Last summer, they got a call: a new caseworker from Turning Points, telling them that one piece of paperwork was missing. It turned out the document had never been filed. A month later, another call came. “We think we have the child for you,” the caseworker said.

It was a 6-year-old boy named Jordan who’d been in foster care most of his life; he hoped for a “forever family” that included two parents and a dog. “The worker said, ‘Can you guys do it in 24 hours? No? How about 48?’ We rushed to IKEA to try to get his room together. I was almost crying in the aisles,” Keighan says.

They got a week’s grace period when Jordan’s foster parents decided to wait until a summer school program ended before transferring the boy. He arrived with a couple of bins, two or three bags, and a bicycle. He loved the dogs — a corgi named Cornelius and especially Chronos, a black Lab mix. He was delighted by the bunk beds, the bathroom he wouldn’t have to share.

“I remember thinking: What are the rules on toothbrushing? How do we handle snacks? What do we do for lunch?” Keighan says. As for Michael, “I was figuring out how to do discipline, positive reinforcement, setting routines. But one of the coolest things about having Jordan as a fully formed 6-year-old was that he has his own personality. He’s such a sweet little kid; intrinsically, he just wants people to be happy.”

At the same time, Keighan says, there is still so much they don’t know. “Jordan was his own person, but we had no context for his entire life.”

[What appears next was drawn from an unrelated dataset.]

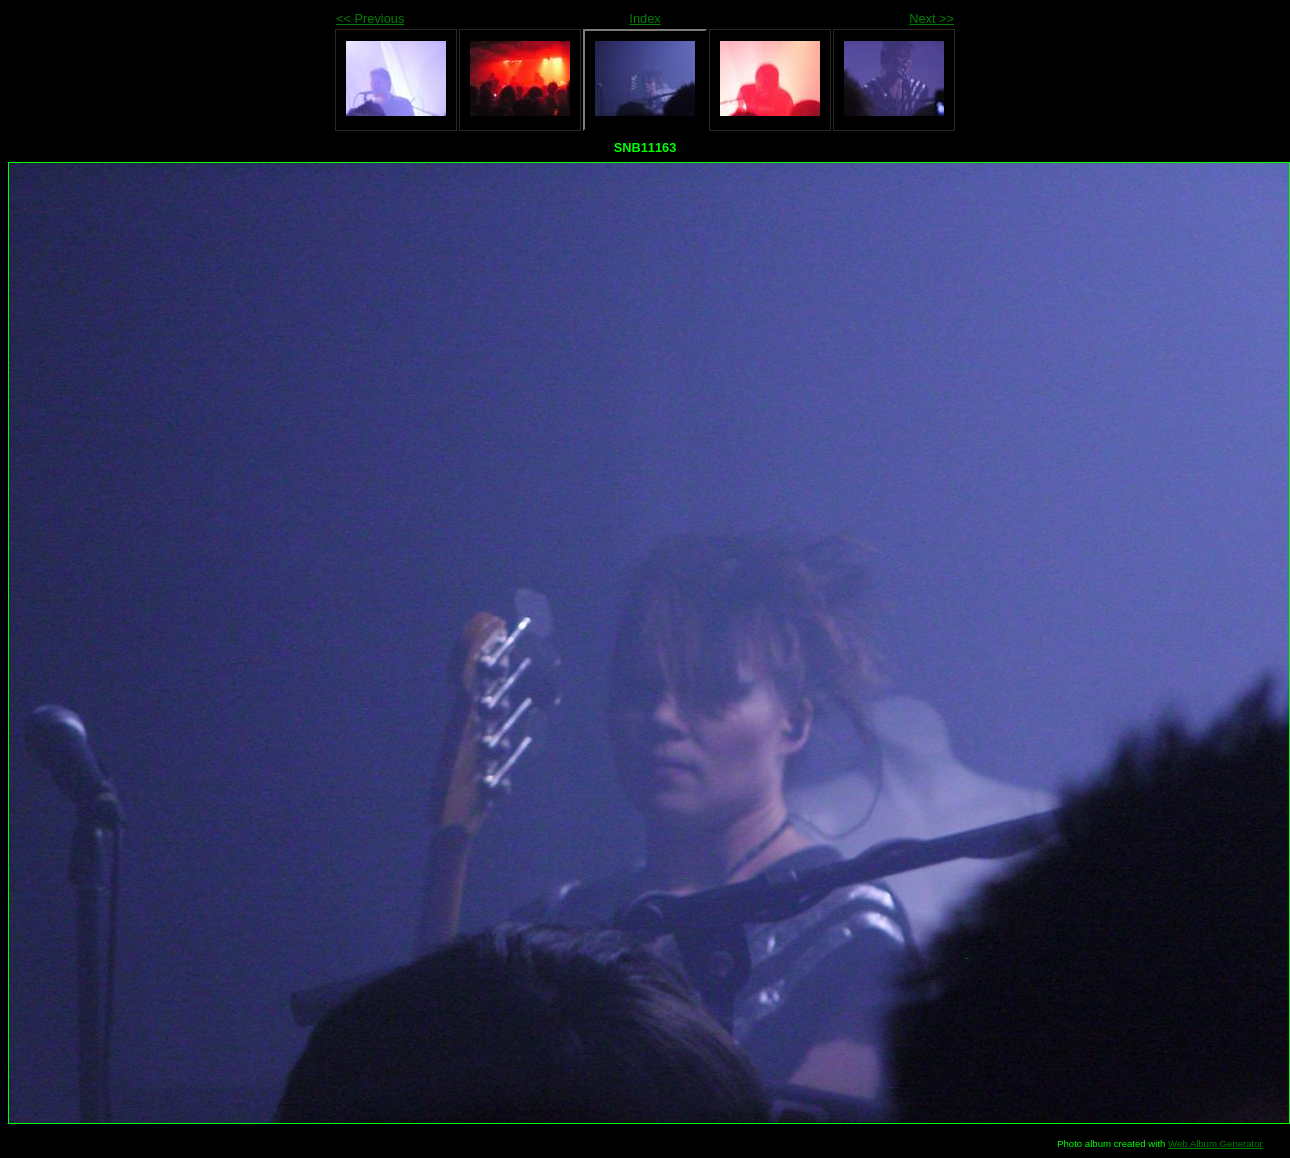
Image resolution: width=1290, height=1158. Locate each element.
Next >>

When he arrived, he couldn’t recite the alphabet. Some morning drop-offs at camp went smoothly while others erupted in tantrums. “We didn’t have a relationship to be able to comfort him,” Keighan says.

What they did have was commitment to the boy who now reads whole children’s books, who wakes them each morning with a starfish jump on their bed, the child who won’t stop twirling in circles even when Michael warns him repeatedly that he might topple.

“I grew up trying to be in control of everything. There’s nothing that teaches you that you are not in control like a 7-year-old: I’ve told you to stop spinning a million times, and you don’t. I just need to be there when you fall.”